───── Exercise materials

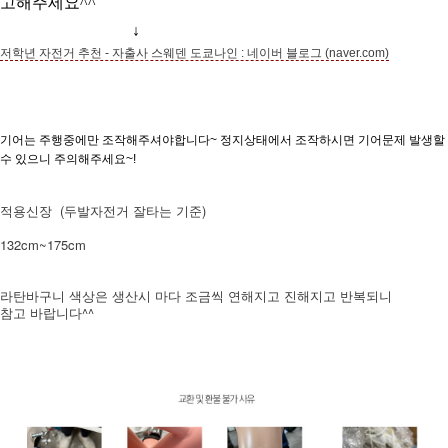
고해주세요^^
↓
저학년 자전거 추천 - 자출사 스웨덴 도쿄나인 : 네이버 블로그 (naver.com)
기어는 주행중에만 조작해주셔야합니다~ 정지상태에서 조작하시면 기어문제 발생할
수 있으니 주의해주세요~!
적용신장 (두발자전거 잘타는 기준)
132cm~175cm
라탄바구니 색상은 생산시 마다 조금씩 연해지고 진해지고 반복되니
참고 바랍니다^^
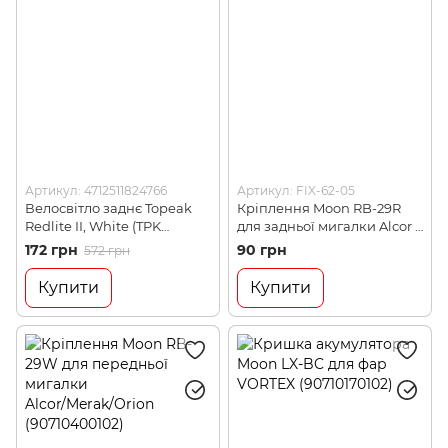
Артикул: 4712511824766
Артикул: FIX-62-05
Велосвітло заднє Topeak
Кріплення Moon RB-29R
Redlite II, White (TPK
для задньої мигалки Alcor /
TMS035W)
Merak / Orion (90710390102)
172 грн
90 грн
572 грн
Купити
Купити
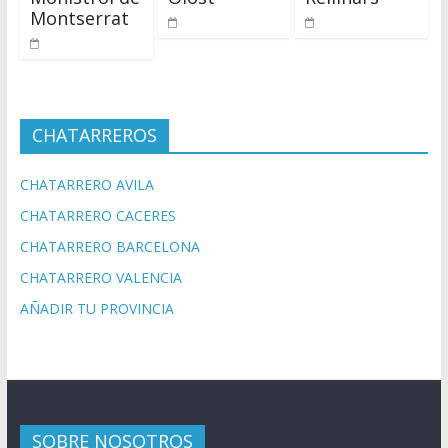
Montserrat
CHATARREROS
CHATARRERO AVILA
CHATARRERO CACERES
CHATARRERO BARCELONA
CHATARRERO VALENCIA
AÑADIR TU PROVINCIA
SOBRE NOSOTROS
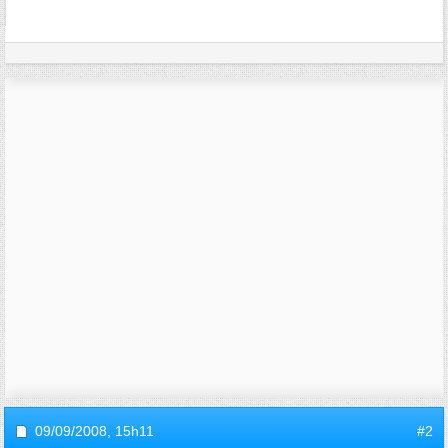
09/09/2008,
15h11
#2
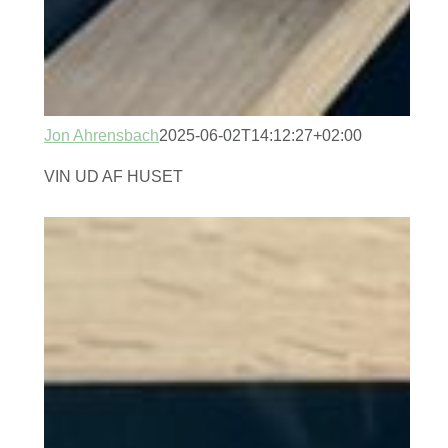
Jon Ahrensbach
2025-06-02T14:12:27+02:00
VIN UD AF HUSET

──────────

> _Task requirements_
Transcribe only the lines from the line holding "CHATARREROS" to the final line of the listing above. Keep them exact, include both ends, and skip the pictures.

> _Result of this exercise_
CHATARREROS
CHATARRERO AVILA
CHATARRERO CACERES
CHATARRERO BARCELONA
CHATARRERO VALENCIA
AÑADIR TU PROVINCIA
SOBRE NOSOTROS
09/09/2008,
15h11
#2
Jon Ahrensbach
2025-06-02T14:12:27+02:00
VIN UD AF HUSET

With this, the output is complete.